- _Problem details_
A faithful transcription of all lines below is the expected answer.
*** Provided records Section Begins ***
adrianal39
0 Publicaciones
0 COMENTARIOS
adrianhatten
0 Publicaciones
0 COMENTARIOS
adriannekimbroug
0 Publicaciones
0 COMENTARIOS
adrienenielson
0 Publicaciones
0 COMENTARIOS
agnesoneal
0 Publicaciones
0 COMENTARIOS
*** Provided records Section Ends ***
- _Result of the task_
adrianal39
0 Publicaciones
0 COMENTARIOS
adrianhatten
0 Publicaciones
0 COMENTARIOS
adriannekimbroug
0 Publicaciones
0 COMENTARIOS
adrienenielson
0 Publicaciones
0 COMENTARIOS
agnesoneal
0 Publicaciones
0 COMENTARIOS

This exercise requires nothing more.